Wednesday, April 8, 2020

The Life and Death of Johnny Woods

The hard life of blues harmonica player Johnny Woods, 72, came to an end on February 1, 1990. He died of a heart attack in Olive Branch, Mississippi. Johnny Woods was born on November 1, 1917, in Looxahoma, Mississippi. His father was able to make a living by trading dogs, horses, and mule when he was not working in the cotton fields. 


In the liner notes to The Blues of Johnny Woods, on the Dutch label Swing-master, Woods recalled how he didn't even know there was such a thing as school until he was almost 13 years old. Woods was able to get more out of his farming job than the $20 he earned a month; he learned a lot about music from listening to work chants and hollers. Later, in his spare time, he would work out arrangements combining the shouts he heard with harmonica riffs. 
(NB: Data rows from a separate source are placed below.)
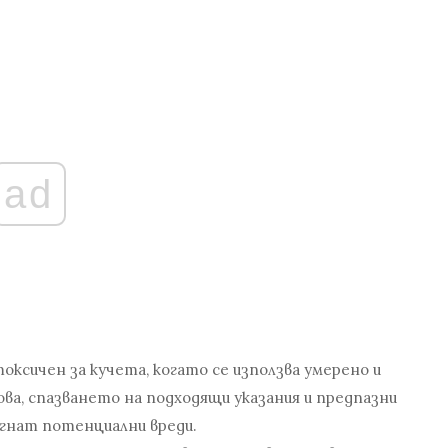
ad
токсичен за кучета, когато се използва умерено и
ва, спазването на подходящи указания и предпазни
егнат потенциални вреди.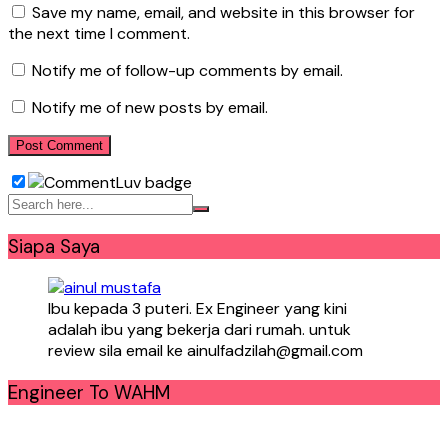
Save my name, email, and website in this browser for
the next time I comment.
Notify me of follow-up comments by email.
Notify me of new posts by email.
Siapa Saya
Ibu kepada 3 puteri. Ex Engineer yang kini
adalah ibu yang bekerja dari rumah. untuk
review sila email ke ainulfadzilah@gmail.com
Engineer To WAHM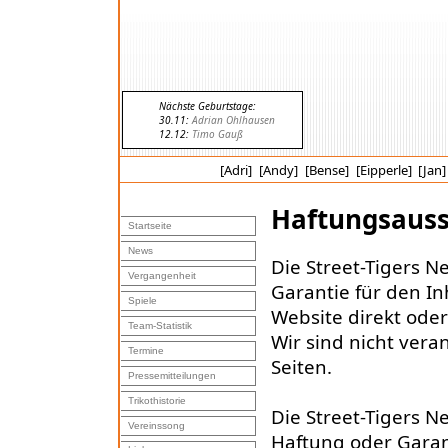
Nächste Geburtstage:
30.11:
Adrian Ohlhausen
12.12:
Timo Gauß
[Adri]
[Andy]
[Bense]
[Eipperle]
[Jan]
Haftungsauss
Startseite
News
Die Street-Tigers 
Vergangenheit
Garantie für den In
Spiele
Website direkt oder 
Team-Statistik
Wir sind nicht veran
Termine
Seiten.
Pressemitteilungen
Trikothistorie
Die Street-Tigers
Vereinssong
Haftung oder Garan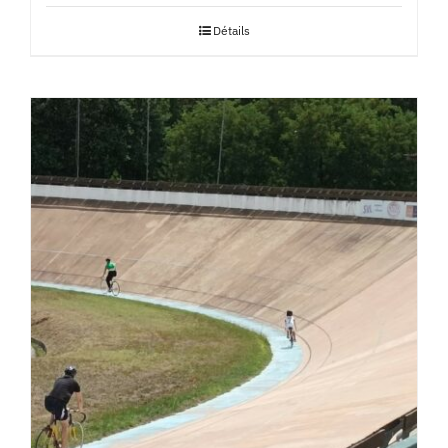
Détails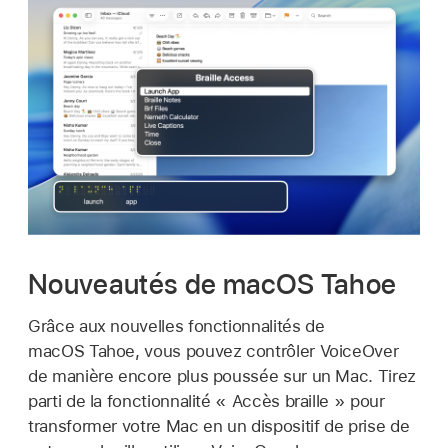
Nouveautés de macOS Tahoe
Grâce aux nouvelles fonctionnalités de
macOS Tahoe, vous pouvez contrôler VoiceOver
de manière encore plus poussée sur un Mac. Tirez
parti de la fonctionnalité « Accès braille » pour
transformer votre Mac en un dispositif de prise de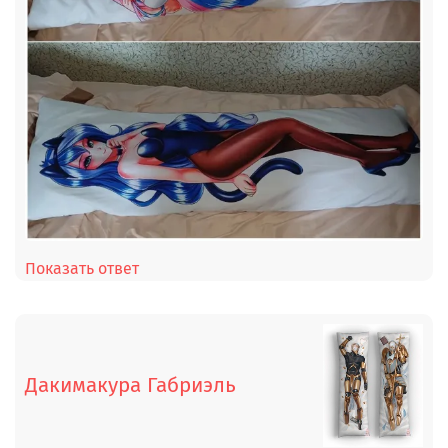
Показать ответ
Дакимакура Габриэль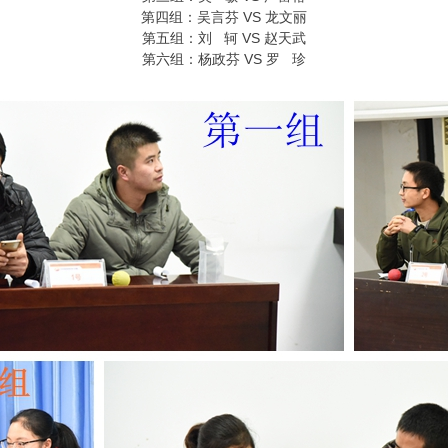
第四组：吴言芬 VS 龙文丽
第五组：刘 轲 VS 赵天武
第六组：杨政芬 VS 罗 珍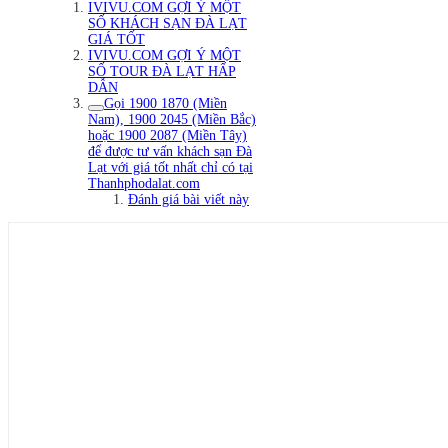
IVIVU.COM GỢI Ý MỘT
SỐ KHÁCH SẠN ĐÀ LẠT
GIÁ TỐT
IVIVU.COM GỢI Ý MỘT
SỐ TOUR ĐÀ LẠT HẤP
DẪN
Gọi 1900 1870 (Miền
Nam), 1900 2045 (Miền Bắc)
hoặc 1900 2087 (Miền Tây)
để được tư vấn khách sạn Đà
Lạt với giá tốt nhất chỉ có tại
Thanhphodalat.com
Đánh giá bài viết này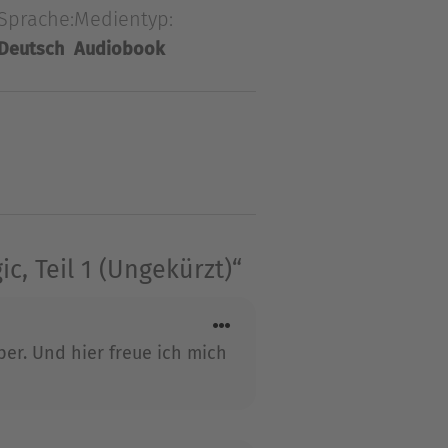
Sprache:
Medientyp:
verlesen! Auf die
Deutsch
Audiobook
spiel aus Intrigen,
üdern. Plötzlich stehen
erz ...Teil 1 der düster-
er KNIGHTSTONE ACADEMY
, Teil 1 (Ungekürzt)“
er. Und hier freue ich mich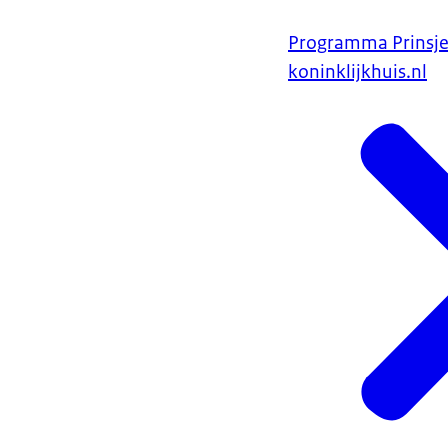
Programma Prinsj
koninklijkhuis.nl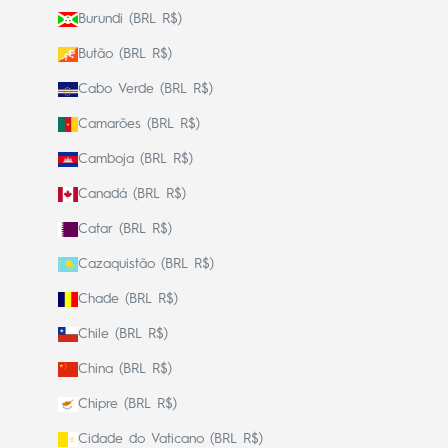
Burundi (BRL R$)
Butão (BRL R$)
Cabo Verde (BRL R$)
Camarões (BRL R$)
Camboja (BRL R$)
Canadá (BRL R$)
Catar (BRL R$)
Cazaquistão (BRL R$)
Chade (BRL R$)
Chile (BRL R$)
China (BRL R$)
Chipre (BRL R$)
Cidade do Vaticano (BRL R$)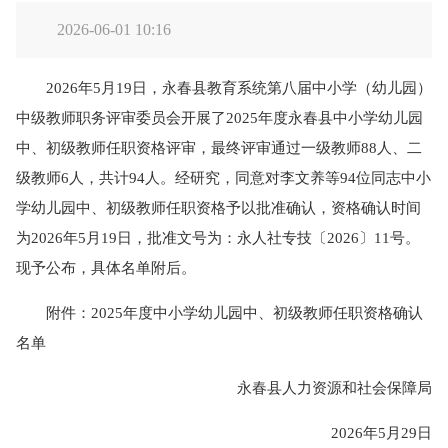
2026-06-01 10:16
2026年5月19日，永春县教育系统第八届中小学（幼儿园）
中级教师职务评审委员会开展了2025年度永春县中小学幼儿园
中、初级教师任职资格评审，最终评审通过一级教师88人、二
级教师6人，共计94人。经研究，同意对李文养等94位同志中小
学幼儿园中、初级教师任职资格予以批准确认，资格确认时间
为2026年5月19日，批准文号为：永人社专技〔2026〕11号。
现予公布，具体名单附后。
附件：2025年度中小学幼儿园中、初级教师任职资格确认
名单
永春县人力资源和社会保障局
2026年5月29日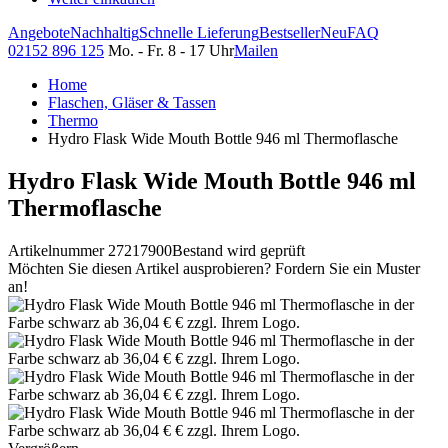
Angebote
Nachhaltig
Schnelle Lieferung
Bestseller
Neu
FAQ
02152 896 125
Mo. - Fr. 8 - 17 Uhr
Mailen
Home
Flaschen, Gläser & Tassen
Thermo
Hydro Flask Wide Mouth Bottle 946 ml Thermoflasche
Hydro Flask Wide Mouth Bottle 946 ml
Thermoflasche
Artikelnummer 27217900
Bestand wird geprüft
Möchten Sie diesen Artikel ausprobieren? Fordern Sie ein Muster
an!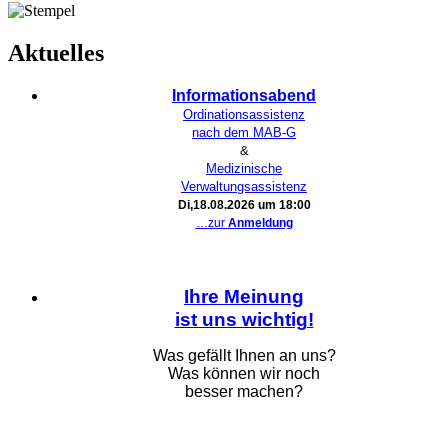
Aktuelles
Infor­ma­ti­ons­abend
Ordi­na­ti­ons­as­sis­tenz
nach dem MAB-G
&
Medi­zi­ni­sche
Verwaltungsassistenz
Di,18.08.2026 um 18:00
…zur
Anmel­dung
Ihre Mei­nung
ist uns wichtig!
Was gefällt Ihnen an uns?
Was kön­nen wir noch
bes­ser machen?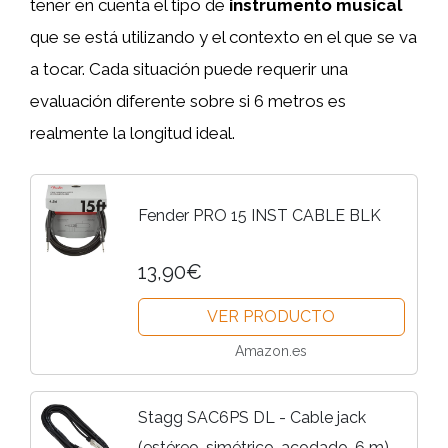
tener en cuenta el tipo de
instrumento musical
que se está utilizando y el contexto en el que se va
a tocar. Cada situación puede requerir una
evaluación diferente sobre si 6 metros es
realmente la longitud ideal.
Fender PRO 15 INST CABLE BLK
13,90€
VER PRODUCTO
Amazon.es
Stagg SAC6PS DL - Cable jack
(estéreo, simétrico, acodado, 6 m),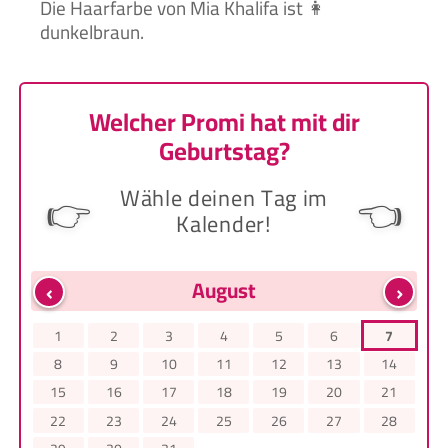
Die Haarfarbe von Mia Khalifa ist 👩
dunkelbraun.
Welcher Promi hat mit dir
Geburtstag?
Wähle deinen Tag im
👉
👈
Kalender!
‹
›
August
1
2
3
4
5
6
7
8
9
10
11
12
13
14
15
16
17
18
19
20
21
22
23
24
25
26
27
28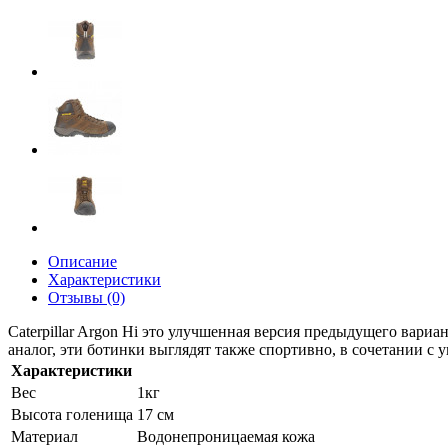
Описание
Характеристики
Отзывы (0)
Caterpillar Argon Hi это улучшенная версия предыдущего вар
аналог, эти ботинки выглядят также спортивно, в сочетании 
Характеристики
Вес
1кг
Высота голенища
17 см
Материал
Водонепроницаемая кожа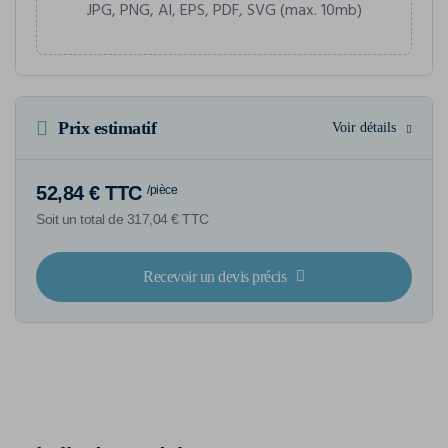
JPG, PNG, AI, EPS, PDF, SVG (max. 10mb)
Prix estimatif
Voir détails
52,84 € TTC
/pièce
Soit un total de 317,04 € TTC
Recevoir un devis précis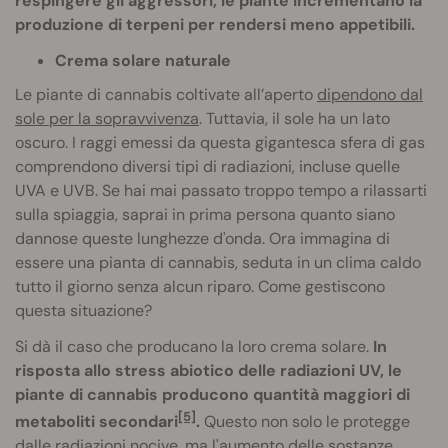
respingere gli aggressori, le piante incrementano la
produzione di terpeni per rendersi meno appetibili.
Crema solare naturale
Le piante di cannabis coltivate all’aperto
dipendono dal
sole per la sopravvivenza
. Tuttavia, il sole ha un lato
oscuro. I raggi emessi da questa gigantesca sfera di gas
comprendono diversi tipi di radiazioni, incluse quelle
UVA e UVB. Se hai mai passato troppo tempo a rilassarti
sulla spiaggia, saprai in prima persona quanto siano
dannose queste lunghezze d'onda. Ora immagina di
essere una pianta di cannabis, seduta in un clima caldo
tutto il giorno senza alcun riparo. Come gestiscono
questa situazione?
Si dà il caso che producano la loro crema solare.
In
risposta allo stress abiotico delle radiazioni UV, le
piante di cannabis producono quantità maggiori di
[5]
metaboliti secondari
.
Questo non solo le protegge
dalle radiazioni nocive, ma l'aumento delle sostanze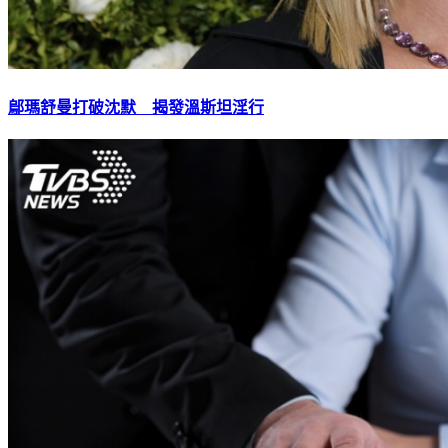
鄔瑪舒曼打破沈默 揭發溫斯坦淫行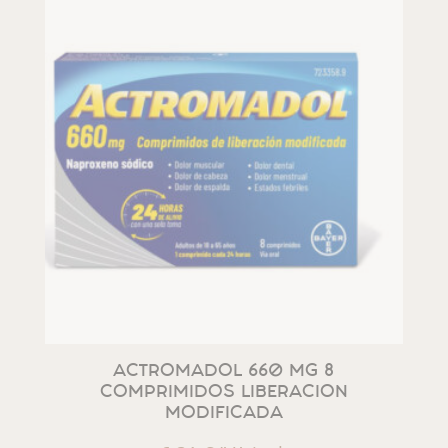
ACTROMADOL 660 MG 8
COMPRIMIDOS LIBERACION
MODIFICADA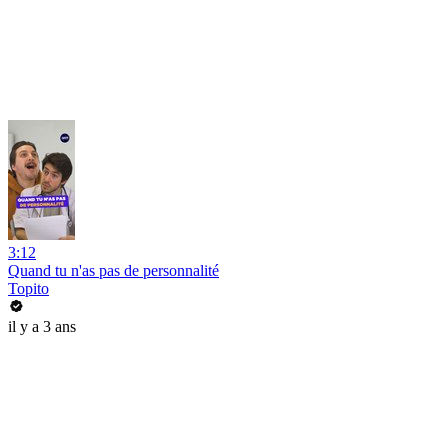
3:12
Quand tu n'as pas de personnalité
Topito
il y a 3 ans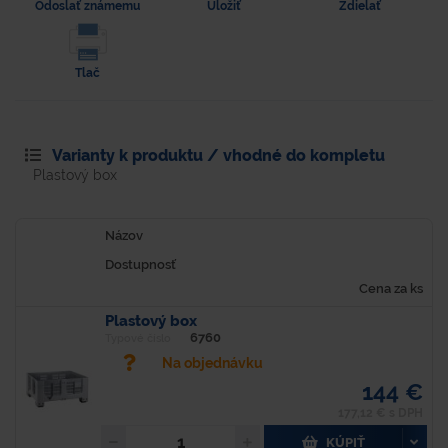
Odoslať známemu
Uložiť
Zdielať
Tlač
Varianty k produktu / vhodné do kompletu
Plastový box
Názov
Dostupnosť
Cena za ks
Plastový box
6760
Typové číslo
Na objednávku
144 €
177,12 € s DPH
KÚPIŤ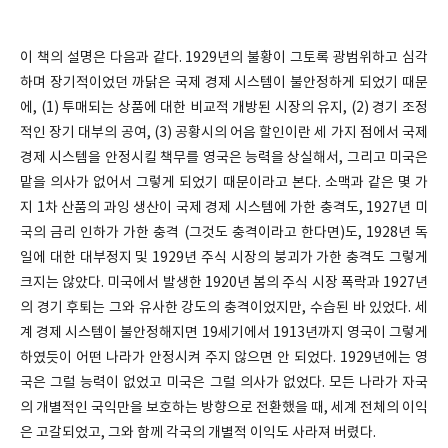
이 책의 설명은 다음과 같다. 1929년의 불황이 그토록 광범위하고 심각
하며 장기적이었던 까닭은 국제 경제 시스템이 불안정하게 되었기 때문
에, (1) 투매되는 상품에 대한 비교적 개방된 시장의 유지, (2) 경기 조정
적인 장기 대부의 공여, (3) 공황시의 어음 할인이란 세 가지 점에서 국제
경제 시스템을 안정시킬 책무를 영국은 능력을 상실해서, 그리고 미국은
맡을 의사가 없어서 그렇게 되었기 때문이라고 본다. 소맥과 같은 몇 가
지 1차 산품의 과잉 생산이 국제 경제 시스템에 가한 충격도, 1927년 미
국의 금리 인하가 가한 충격 (그것도 충격이라고 한다면)도, 1928년 독
일에 대한 대부정지 및 1929년 주식 시장의 붕괴가 가한 충격도 그렇게
크지는 않았다. 미국에서 발생한 1920년 봄의 주식 시장 폭락과 1927년
의 경기 후퇴는 그와 유사한 강도의 충격이었지만, 수습된 바 있었다. 세
계 경제 시스템이 불안정해지면 19세기에서 1913년까지 영국이 그렇게
하였듯이 어떤 나라가 안정시켜 주지 않으면 안 되었다. 1929년에는 영
국은 그럴 능력이 없었고 미국은 그럴 의사가 없었다. 모든 나라가 자국
의 개별적인 국익만을 보호하는 방향으로 전환했을 때, 세계 전체의 이익
은 고갈되었고, 그와 함께 각국의 개별적 이익도 사라져 버렸다.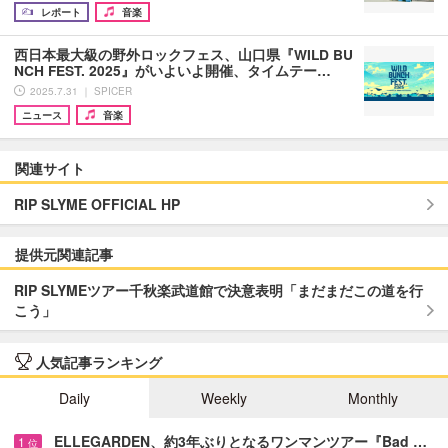
レポート
音楽
西日本最大級の野外ロックフェス、山口県『WILD BU
NCH FEST. 2025』がいよいよ開催、タイムテー…
2025.7.31 ｜ SPICER
ニュース
音楽
関連サイト
RIP SLYME OFFICIAL HP
提供元関連記事
RIP SLYMEツアー千秋楽武道館で決意表明「まだまだこの道を行
こう」
人気記事ランキング
Daily
Weekly
Monthly
ELLEGARDEN、約3年ぶりとなるワンマンツアー『Bad …
1
位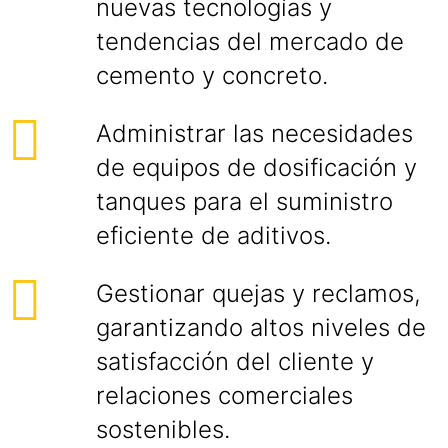
nuevas tecnologías y
tendencias del mercado de
cemento y concreto.
Administrar las necesidades
de equipos de dosificación y
tanques para el suministro
eficiente de aditivos.
Gestionar quejas y reclamos,
garantizando altos niveles de
satisfacción del cliente y
relaciones comerciales
sostenibles.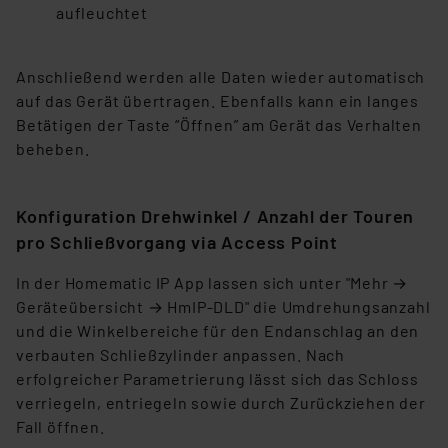
personenbezogene Daten in
aufleuchtet
Überwachungsprogrammen verarbeiten, ohne dass
hiergegen Klagemöglichkeiten für Europäer bestehen.
Unsere Kooperation mit diesen Dienstleistern stützt
Anschließend werden alle Daten wieder automatisch
sich auf die Standarddatenschutzklauseln der
auf das Gerät übertragen. Ebenfalls kann ein langes
Europäischen Kommission sowie einer eigenen
Betätigen der Taste “Öffnen” am Gerät das Verhalten
Beurteilung der mit der Datenübermittlung,
beheben.
insbesondere der Art der übermittelten Daten,
verbundenen Risiken.“
Konfiguration Drehwinkel / Anzahl der Touren
pro Schließvorgang via Access Point
Impressum
|
Datenschutzerklärung
In der Homematic IP App lassen sich unter "Mehr →
Geräteübersicht → HmIP-DLD" die Umdrehungsanzahl
und die Winkelbereiche für den Endanschlag an den
verbauten Schließzylinder anpassen. Nach
erfolgreicher Parametrierung lässt sich das Schloss
verriegeln, entriegeln sowie durch Zurückziehen der
Fall öffnen.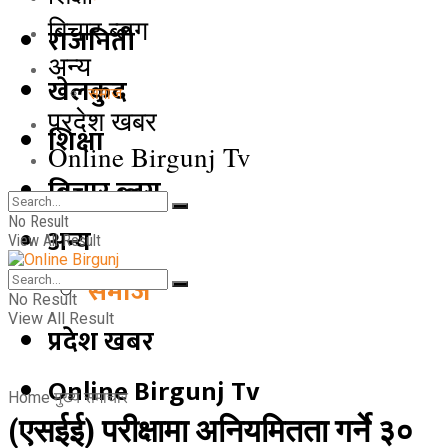
बिचार ब्लग
राजनिती
अन्य
खेलकुद
समाज
प्रदेश खबर
शिक्षा
Online Birgunj Tv
बिचार ब्लग
No Result
अन्य
View All Result
समाज
No Result
View All Result
प्रदेश खबर
Online Birgunj Tv
Home
मुख्य समाचार
(एसईई) परीक्षामा अनियमितता गर्ने ३०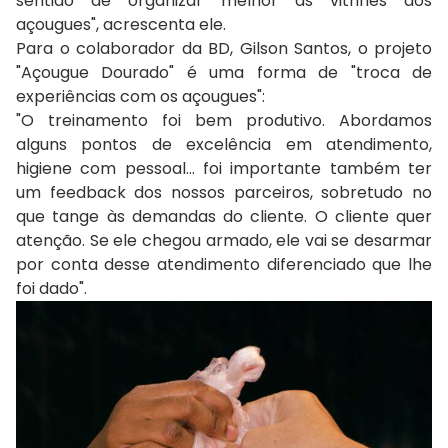
sentido de organizar melhor as vitrines dos
açougues", acrescenta ele.
Para o colaborador da BD, Gilson Santos, o projeto
"Açougue Dourado" é uma forma de "troca de
experiências com os açougues":
"O treinamento foi bem produtivo. Abordamos
alguns pontos de excelência em atendimento,
higiene com pessoal... foi importante também ter
um feedback dos nossos parceiros, sobretudo no
que tange às demandas do cliente. O cliente quer
atenção. Se ele chegou armado, ele vai se desarmar
por conta desse atendimento diferenciado que lhe
foi dado".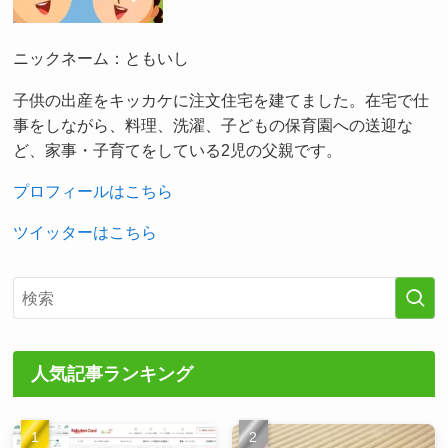
ニックネーム：ともいし
子供の出産をキッカケに注文住宅を建てました。在宅で仕
事をしながら、料理、洗濯、子どもの保育園への送迎な
ど、家事・子育てをしている2児の父親です。
プロフィールはこちら
ツイッターはこちら
人気記事ランキング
At 16 he married, and he and his wife had two children. His wife, in the middle of her third pregnancy, died from a stroke. 

As time went on, Woods be came an accomplished musician and a local favorite. In the '60s he recorded with Mississippi Fred McDowell, and in the '80s he traveled and recorded with R.L. Burnside, as well as many others. (Burnside was, perhaps, prouder of Woods' Swingmaster release than he was of his own album for that label.) 

In the liner notes on The Blues of Johnny Woods, he went on to say that one of the reasons his life had been so hard was due to the fact that he was never taught to read, write or count and had been unmercifully taken advantage of. In his late sixties, burdened with glaucoma and eye cataracts, Woods was trying to learn to spell his name and to read.

Shortly before his death, he and his second wife of 29 years, Verlina, had moved into government housing and were enjoying indoor plumbing for the first time in their lives. At the time of his death Woods was taking care of Verlina, who is totally blind and has not left her bed for more than ten years. He was to appear at the Eureka Blues Festival in Eureka Springs, Arkansas, this year, as well as at other local blues festivals. He also appeared regularly at the Rust College Blues and Gospel Festival. A local sculptor agreed to make a headstone for Woods.